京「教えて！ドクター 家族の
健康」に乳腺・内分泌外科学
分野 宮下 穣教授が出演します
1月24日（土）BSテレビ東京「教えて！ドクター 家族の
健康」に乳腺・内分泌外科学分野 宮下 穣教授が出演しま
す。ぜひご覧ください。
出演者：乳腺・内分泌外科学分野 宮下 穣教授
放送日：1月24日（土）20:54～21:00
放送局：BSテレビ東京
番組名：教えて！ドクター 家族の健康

____

Problem to work on.
Your response should contain each line of the listing in which the word "BSテレビ東京" occurs.

Worked solution.
1月24日（土）BSテレビ東京「教えて！ドクター 家族の
放送局：BSテレビ東京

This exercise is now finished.